Cloning From the Frozen Dead

Scientists reportedly cloned mice from frozen bodies, expanding cloning options.

ByABC News
November 3, 2008, 5:45 PM

Nov. 4, 2008 — -- Scientists in Japan say they have successfully cloned a mouse from a body that had been frozen for 16 years, theoretically opening the door to a range of possibilities from preserving endangered animals, to resurrecting extinct animals to cloning Ted Williams.

The authors of the study made no bones about what they believe the implications of their work could be.

"It has been suggested that the 'resurrection' of frozen extinct species, such as the woolly mammoth, is impracticable, as no live cells are available, and the genomic material that remains is inevitably degraded," wrote the authors in the Monday edition of the Proceedings of the National Academy of Sciences.

But the researchers say they got around the dead tissue issue by adapting new fertilization techniques for damaged sperm into a cloning technique for damaged frozen tissue. The authors of the study concluded these "techniques could be used to 'resurrect' animals or maintain valuable genomic stocks from tissues frozen for prolonged periods without any cryopreservation."

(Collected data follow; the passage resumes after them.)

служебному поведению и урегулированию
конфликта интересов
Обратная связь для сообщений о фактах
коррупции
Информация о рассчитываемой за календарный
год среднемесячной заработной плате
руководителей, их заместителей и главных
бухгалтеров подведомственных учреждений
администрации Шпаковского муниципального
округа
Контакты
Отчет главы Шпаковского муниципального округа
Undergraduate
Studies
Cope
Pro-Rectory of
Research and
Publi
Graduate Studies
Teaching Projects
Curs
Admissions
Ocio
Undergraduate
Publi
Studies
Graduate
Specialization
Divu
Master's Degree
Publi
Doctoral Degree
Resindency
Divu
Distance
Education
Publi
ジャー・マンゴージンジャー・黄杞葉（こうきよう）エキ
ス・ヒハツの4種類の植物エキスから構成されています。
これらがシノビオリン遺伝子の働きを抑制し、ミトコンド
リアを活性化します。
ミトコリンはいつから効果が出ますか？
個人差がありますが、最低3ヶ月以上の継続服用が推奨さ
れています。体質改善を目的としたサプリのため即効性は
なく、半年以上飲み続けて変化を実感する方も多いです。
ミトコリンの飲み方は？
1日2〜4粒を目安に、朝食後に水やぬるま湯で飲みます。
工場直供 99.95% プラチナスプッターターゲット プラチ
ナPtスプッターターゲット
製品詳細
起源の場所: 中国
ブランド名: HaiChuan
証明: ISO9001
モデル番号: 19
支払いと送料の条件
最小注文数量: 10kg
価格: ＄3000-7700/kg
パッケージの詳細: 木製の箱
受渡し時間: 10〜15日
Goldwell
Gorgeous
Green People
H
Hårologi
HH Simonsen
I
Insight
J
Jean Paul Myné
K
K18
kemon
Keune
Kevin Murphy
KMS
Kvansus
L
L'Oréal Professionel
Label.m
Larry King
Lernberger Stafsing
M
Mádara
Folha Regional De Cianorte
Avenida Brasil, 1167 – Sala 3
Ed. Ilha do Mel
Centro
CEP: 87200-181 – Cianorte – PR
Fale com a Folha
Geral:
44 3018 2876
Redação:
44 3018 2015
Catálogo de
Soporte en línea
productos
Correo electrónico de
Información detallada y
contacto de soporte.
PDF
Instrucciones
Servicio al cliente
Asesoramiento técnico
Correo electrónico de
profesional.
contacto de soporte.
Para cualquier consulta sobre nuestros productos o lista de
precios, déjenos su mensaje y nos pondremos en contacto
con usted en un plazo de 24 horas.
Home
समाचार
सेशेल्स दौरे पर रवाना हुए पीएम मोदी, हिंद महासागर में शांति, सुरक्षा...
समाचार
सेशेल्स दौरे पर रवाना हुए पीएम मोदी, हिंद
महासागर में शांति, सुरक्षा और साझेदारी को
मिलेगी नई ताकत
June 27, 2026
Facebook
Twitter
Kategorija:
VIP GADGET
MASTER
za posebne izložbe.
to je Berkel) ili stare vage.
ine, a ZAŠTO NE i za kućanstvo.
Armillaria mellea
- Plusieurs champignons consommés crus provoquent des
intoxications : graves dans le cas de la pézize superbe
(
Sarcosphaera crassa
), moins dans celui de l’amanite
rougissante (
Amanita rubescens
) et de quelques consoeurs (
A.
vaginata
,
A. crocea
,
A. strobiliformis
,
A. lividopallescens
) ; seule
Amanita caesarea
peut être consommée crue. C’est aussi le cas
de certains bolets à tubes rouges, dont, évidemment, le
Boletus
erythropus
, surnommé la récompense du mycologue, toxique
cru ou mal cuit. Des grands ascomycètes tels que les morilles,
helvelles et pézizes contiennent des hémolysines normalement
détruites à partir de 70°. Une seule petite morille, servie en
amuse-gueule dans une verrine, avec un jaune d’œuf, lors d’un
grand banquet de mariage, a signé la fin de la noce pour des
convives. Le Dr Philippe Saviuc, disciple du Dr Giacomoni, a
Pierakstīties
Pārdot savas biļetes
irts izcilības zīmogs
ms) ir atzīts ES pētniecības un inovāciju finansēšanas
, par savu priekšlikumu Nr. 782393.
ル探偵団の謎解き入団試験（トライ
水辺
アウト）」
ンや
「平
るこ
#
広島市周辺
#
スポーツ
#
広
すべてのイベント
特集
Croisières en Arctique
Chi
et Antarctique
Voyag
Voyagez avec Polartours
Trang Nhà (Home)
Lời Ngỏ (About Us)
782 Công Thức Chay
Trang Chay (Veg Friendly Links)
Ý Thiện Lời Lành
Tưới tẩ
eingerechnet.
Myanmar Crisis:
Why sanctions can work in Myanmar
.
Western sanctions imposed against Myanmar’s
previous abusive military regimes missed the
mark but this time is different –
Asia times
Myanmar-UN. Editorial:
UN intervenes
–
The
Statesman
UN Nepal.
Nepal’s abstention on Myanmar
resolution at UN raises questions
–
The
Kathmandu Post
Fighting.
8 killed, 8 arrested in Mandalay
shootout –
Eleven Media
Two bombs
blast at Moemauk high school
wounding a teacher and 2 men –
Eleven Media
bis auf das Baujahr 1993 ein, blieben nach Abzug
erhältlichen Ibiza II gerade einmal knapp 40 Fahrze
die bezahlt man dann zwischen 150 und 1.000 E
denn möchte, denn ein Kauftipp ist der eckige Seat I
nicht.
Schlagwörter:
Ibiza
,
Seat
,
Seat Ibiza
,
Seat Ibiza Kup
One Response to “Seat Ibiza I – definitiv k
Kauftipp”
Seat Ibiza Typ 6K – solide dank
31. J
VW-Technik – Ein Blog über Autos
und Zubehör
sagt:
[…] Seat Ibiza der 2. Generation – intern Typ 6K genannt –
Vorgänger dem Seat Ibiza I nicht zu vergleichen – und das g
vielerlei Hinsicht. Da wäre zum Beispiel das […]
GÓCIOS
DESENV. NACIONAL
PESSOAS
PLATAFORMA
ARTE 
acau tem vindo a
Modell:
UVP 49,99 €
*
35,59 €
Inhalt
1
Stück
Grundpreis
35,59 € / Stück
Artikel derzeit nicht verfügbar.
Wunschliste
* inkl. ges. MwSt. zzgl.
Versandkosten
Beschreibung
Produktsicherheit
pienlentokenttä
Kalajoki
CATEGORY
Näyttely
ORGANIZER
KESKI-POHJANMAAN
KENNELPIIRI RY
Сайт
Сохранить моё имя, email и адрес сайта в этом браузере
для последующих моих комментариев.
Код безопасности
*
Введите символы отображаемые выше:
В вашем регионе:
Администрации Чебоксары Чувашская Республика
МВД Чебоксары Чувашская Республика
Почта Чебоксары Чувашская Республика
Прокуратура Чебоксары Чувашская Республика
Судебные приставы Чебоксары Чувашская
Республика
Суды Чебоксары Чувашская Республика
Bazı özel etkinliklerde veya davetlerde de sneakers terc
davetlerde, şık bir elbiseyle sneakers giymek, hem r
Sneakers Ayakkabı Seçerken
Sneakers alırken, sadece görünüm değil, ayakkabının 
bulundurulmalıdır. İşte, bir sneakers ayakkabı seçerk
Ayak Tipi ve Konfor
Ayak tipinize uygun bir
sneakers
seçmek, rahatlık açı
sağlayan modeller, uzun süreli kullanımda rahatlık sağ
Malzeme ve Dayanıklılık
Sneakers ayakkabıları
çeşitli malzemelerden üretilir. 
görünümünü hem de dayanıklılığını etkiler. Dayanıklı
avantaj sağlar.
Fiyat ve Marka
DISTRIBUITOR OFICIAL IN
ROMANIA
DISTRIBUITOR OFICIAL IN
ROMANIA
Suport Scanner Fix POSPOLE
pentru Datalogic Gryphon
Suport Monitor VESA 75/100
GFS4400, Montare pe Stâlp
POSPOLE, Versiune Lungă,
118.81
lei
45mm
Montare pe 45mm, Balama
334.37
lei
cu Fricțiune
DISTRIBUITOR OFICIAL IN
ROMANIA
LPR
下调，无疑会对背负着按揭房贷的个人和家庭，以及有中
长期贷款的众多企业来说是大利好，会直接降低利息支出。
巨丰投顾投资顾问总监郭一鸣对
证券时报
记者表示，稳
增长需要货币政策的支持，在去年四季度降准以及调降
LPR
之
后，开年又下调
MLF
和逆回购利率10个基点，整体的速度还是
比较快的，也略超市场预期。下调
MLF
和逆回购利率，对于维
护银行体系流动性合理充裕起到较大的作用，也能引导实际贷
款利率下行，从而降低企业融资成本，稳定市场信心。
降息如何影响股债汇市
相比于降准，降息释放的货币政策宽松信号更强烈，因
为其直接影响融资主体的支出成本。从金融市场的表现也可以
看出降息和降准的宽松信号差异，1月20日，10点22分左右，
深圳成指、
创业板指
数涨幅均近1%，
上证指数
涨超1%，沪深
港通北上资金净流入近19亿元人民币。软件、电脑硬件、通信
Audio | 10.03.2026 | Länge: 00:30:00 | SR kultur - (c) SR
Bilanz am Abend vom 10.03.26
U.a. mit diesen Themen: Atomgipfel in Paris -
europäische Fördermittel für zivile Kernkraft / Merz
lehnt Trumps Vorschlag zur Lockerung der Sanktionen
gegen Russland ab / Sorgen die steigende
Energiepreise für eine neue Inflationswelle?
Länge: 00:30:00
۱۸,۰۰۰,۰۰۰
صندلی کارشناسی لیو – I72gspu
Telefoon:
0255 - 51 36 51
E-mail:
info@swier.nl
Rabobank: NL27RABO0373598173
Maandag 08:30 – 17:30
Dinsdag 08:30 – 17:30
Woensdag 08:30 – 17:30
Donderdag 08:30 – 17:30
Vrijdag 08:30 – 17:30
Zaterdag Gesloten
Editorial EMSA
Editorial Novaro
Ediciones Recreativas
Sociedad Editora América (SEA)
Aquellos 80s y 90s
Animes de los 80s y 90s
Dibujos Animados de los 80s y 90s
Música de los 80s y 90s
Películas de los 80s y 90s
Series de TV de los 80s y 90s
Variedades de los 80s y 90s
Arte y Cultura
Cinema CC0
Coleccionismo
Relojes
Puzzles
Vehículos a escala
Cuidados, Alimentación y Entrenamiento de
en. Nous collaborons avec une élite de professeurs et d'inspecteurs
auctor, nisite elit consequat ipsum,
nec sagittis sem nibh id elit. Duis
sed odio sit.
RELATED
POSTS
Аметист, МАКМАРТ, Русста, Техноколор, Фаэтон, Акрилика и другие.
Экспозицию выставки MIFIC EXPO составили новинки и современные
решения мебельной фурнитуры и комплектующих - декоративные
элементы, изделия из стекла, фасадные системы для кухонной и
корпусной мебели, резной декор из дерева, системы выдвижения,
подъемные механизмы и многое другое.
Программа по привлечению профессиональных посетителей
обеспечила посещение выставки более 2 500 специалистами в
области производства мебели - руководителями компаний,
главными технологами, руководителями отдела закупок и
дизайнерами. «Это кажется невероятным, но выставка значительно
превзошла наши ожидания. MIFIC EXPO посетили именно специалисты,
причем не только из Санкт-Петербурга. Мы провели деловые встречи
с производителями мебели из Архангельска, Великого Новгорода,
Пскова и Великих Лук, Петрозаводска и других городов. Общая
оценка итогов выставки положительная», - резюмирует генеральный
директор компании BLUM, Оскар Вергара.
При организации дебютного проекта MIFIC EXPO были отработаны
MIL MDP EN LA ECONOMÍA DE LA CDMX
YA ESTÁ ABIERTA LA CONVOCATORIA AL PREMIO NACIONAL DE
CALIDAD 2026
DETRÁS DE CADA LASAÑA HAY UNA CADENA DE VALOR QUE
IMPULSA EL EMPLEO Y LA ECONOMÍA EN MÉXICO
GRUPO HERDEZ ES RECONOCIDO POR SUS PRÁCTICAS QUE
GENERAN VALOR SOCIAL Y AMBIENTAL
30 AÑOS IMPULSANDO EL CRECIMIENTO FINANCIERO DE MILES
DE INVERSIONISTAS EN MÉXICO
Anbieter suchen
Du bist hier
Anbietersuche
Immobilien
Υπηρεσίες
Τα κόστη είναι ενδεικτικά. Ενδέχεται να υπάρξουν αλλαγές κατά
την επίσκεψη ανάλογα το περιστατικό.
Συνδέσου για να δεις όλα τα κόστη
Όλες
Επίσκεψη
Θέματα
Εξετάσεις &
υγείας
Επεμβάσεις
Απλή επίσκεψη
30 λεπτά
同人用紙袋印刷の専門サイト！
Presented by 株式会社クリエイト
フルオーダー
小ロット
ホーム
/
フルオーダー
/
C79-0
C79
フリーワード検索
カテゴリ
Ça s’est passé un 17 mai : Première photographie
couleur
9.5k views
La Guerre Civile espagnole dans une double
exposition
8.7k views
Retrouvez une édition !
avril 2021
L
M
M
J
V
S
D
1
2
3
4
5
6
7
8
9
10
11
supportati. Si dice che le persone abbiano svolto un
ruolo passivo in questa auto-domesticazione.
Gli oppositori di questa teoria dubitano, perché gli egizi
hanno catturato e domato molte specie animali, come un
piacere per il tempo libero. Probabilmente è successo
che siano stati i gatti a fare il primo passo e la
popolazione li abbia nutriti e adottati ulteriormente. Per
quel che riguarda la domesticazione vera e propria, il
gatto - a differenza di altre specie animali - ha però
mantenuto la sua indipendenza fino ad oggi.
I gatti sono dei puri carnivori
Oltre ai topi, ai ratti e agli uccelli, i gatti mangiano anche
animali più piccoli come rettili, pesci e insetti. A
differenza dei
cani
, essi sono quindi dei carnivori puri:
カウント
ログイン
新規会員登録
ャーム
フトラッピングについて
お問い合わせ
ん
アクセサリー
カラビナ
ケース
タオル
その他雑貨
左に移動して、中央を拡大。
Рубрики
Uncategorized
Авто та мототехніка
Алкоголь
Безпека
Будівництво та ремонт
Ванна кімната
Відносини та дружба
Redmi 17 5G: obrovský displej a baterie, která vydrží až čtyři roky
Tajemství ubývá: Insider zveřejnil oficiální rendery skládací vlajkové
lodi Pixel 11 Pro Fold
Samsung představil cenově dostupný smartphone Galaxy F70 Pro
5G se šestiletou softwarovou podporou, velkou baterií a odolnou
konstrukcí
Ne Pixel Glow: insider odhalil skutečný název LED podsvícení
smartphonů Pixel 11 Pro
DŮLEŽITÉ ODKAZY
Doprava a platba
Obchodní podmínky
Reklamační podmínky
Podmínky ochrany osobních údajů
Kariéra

Other cloning scientists say cloning a wooly mammoth may not be so easy, but that cloning frozen dead tissue without the work of cryopreservation could have useful applications.

The term "cryonics" often summons images of baseball legend Ted Williams, who was controversially frozen at the Alcor Life Extension Foundation in Scottsdale, Ariz., by his children in hopes of reviving him with future scientific advances.

Yet, much more cryonic work is done to clone prized livestock than to preserve loved ones. Cloning typically requires intact cells, so breeders turn to cryonics to preserve their prized animals.

To circumvent cryonic cloning, which must use high-tech equipment and protective chemicals, the researchers looked to past experiments with dried sperm.

"It's not surprising that it worked," said Randall Prather, a professor of animal sciences at the University of Missouri at Columbia.

"It has been shown that you can take sperm and desiccate [dry] them and leave them out on the table, then rehydrate them and inject those into eggs and get a viable embryo," said Prather, who works with cloning pigs.